Intersections among the top genes for three cell type associated measures consensus rankings across all cell types. The top 100 genes ranked across both mouse and human data sets for each of the cell type measures are intersected using approximately proportional Venn diagrams for each of the astrocyte (a), endothelial cell (b), microglia (c), neuron (d), oligodendrocyte (e), and oligodendrocyte precursor cell (f) signatures. The Venn diagrams were generated using the R package Vennerable (version 3.0). The 5 genes with the top expression values in each of the cell types that intersect in all three of the top 100 gene sets are listed, with the exception of OPCs, for which all 7 of the genes with intersections between the three measures are listed.

Figure 6

Cell type relative proportion estimates from bulk RNA expression for astrocytes and microglia are associated with IHC quantifications from the Allen Brain Atlas brain bank. (a-b) Scatter plots of the relative cell type proportion estimates, generated using a singular value decomposition (SVD) of the top 50 marker genes for astrocytes (a) or microglia (b) (x-axis) with the immunohistochemistry (IHC) protein level quantifications for the astrocyte marker GFAP (a) or the microglia IBA1 (b) (y-axis) in the same donors across the four brain regions in the Allen Brain Atlas Aging, Dementia, and TBI data set. The black line is a result of a linear model fit to the data, while the grey lines represent 95% confidence intervals. (c,d) Rho values resulting from rank correlations of the RNA expression of the top 100 marker genes individually (black dots) as well as the SVD-based estimate using the cumulative astrocyte (c) or microglia (d) marker genes up to that marker gene, inclusive (red lines), with the IHC quantifications for GFAP (c) or IBA1 (d). FWM, frontal white matter; HIP, hippocampus; PCx, parietal cortex; TCx, temporal cortex.

Figure 7

Relative chromatin accessibility in (a) novel and (b) known brain cell type marker genes by ATAC-seq. Relative chromatin accessibility, as measured by Assay for Transposase-Accessible Chromatin sequencing (ATAC-seq), at the promoters of novel candidate cell marker genes in four different ATAC-seq cell populations from the adult human brain. “Marker” genes were defined as top cell type-specific genes for a particular cell type. In each panel, the boxplots show the distribution of the fraction of ATAC-seq reads regarding novel markers of a particular cell type. Astro, astrocytes.

Figure 8

Multiscale networks identified within neurons contain neuron-specific modules. (a) Multiscale network modules identified using MEGENA in the Darmanis et al. human neuron-annotated RNA-seq samples.

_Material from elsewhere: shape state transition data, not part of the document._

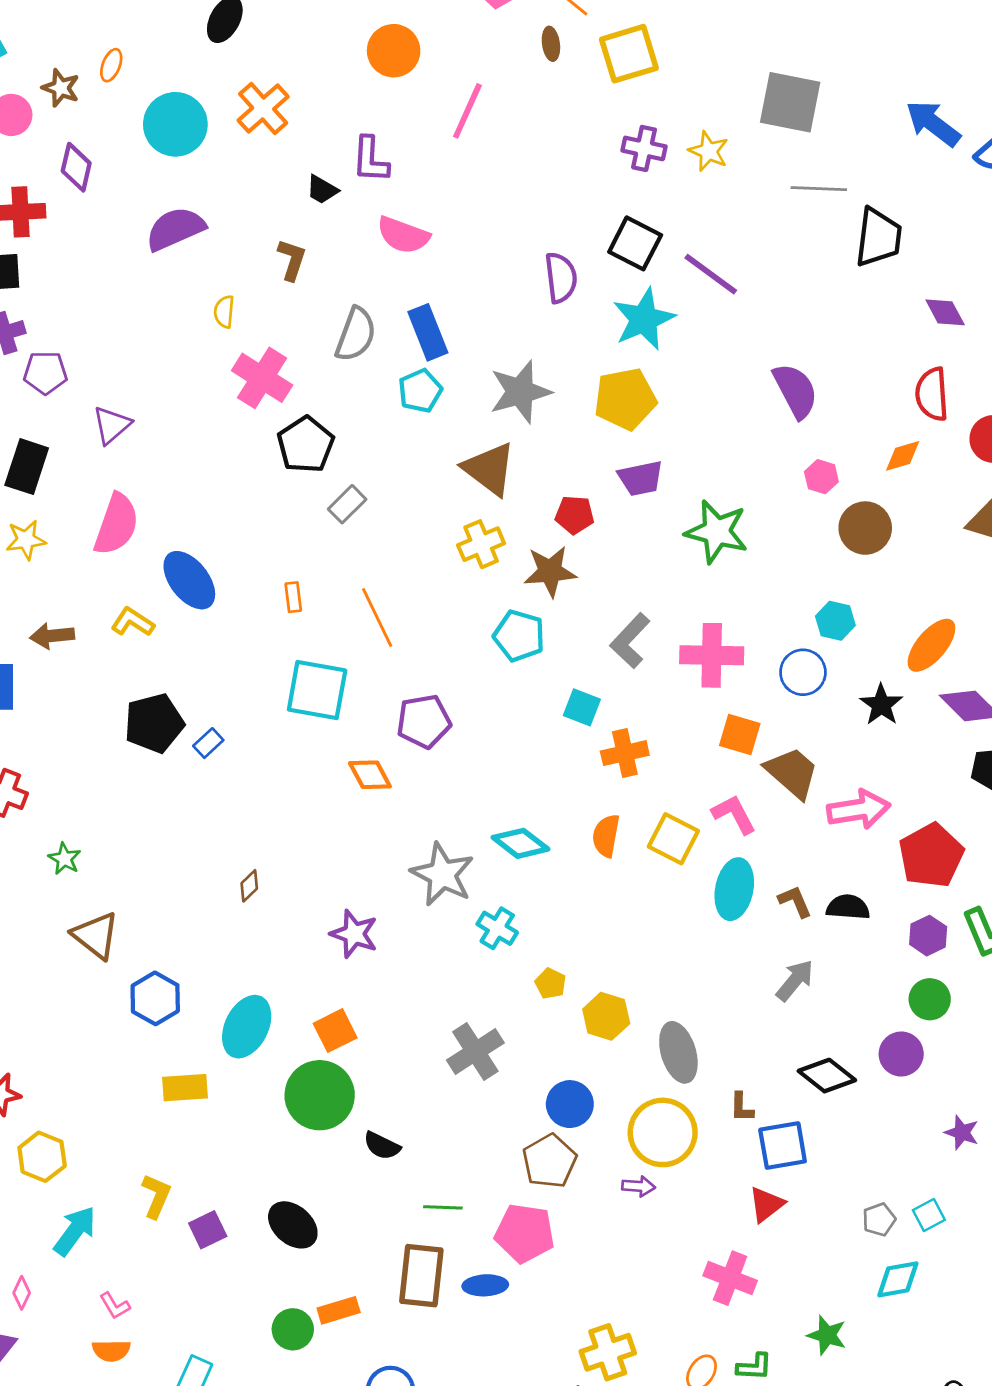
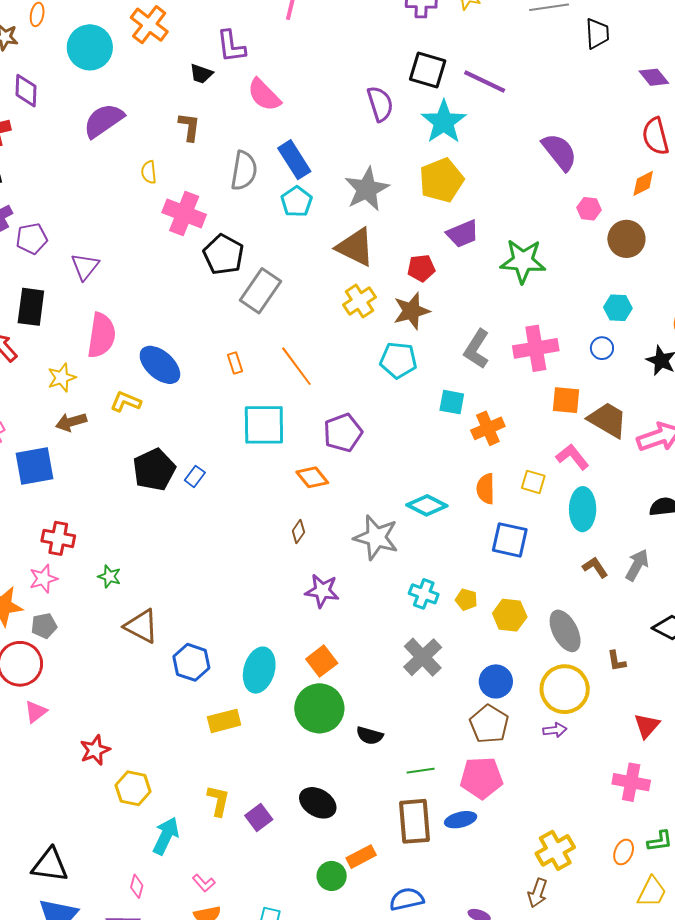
pink semicircle: (403, 235) -> (264, 95), turned 36
black trapezoid: (878, 237) -> (597, 34), size x0.7
gray rectangle: (347, 504) -> (260, 291), size x1.6
yellow star: (26, 540) -> (62, 378), moved
blue circle: (803, 672) -> (602, 348), size x0.7
yellow square: (673, 839) -> (533, 482), size x0.7
brown diamond: (249, 886) -> (298, 532), moved
brown L-shape: (795, 901) -> (595, 567), moved
cyan cross: (497, 928) -> (424, 594), moved
blue square: (783, 1146) -> (510, 540), moved, turned 33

Dots represent genes while lines represent network connections, and dots are colored by their presence in one of several modules. (b) Zoomed-in gene-level network for the genes in Module #57, which is significantly enriched in the GO term “neurotrophin TRK receptor signaling pathway”.

Figure 9

More significant module intersections are found within than between cell types across human to mouse data set comparisons. The proportion (between 0 and 0.5) of modules with significant intersections between MEGENA multiscale models is plotted for the human Darmanis et al. to mouse Tasic et al. (a) and human Darmanis et al. to mouse Zeisel et al. (b) comparisons. A module-module intersection between two cell type-associated multiscale networks was counted as a significant intersection (or overlap) if its Benjamini-Hochberg-adjusted Fisher’s Exact Test p-value was < 0.05. To generate proportions for the number of overlapping modules relative to each mouse cell type module set, the overlap matrix was normalized by column.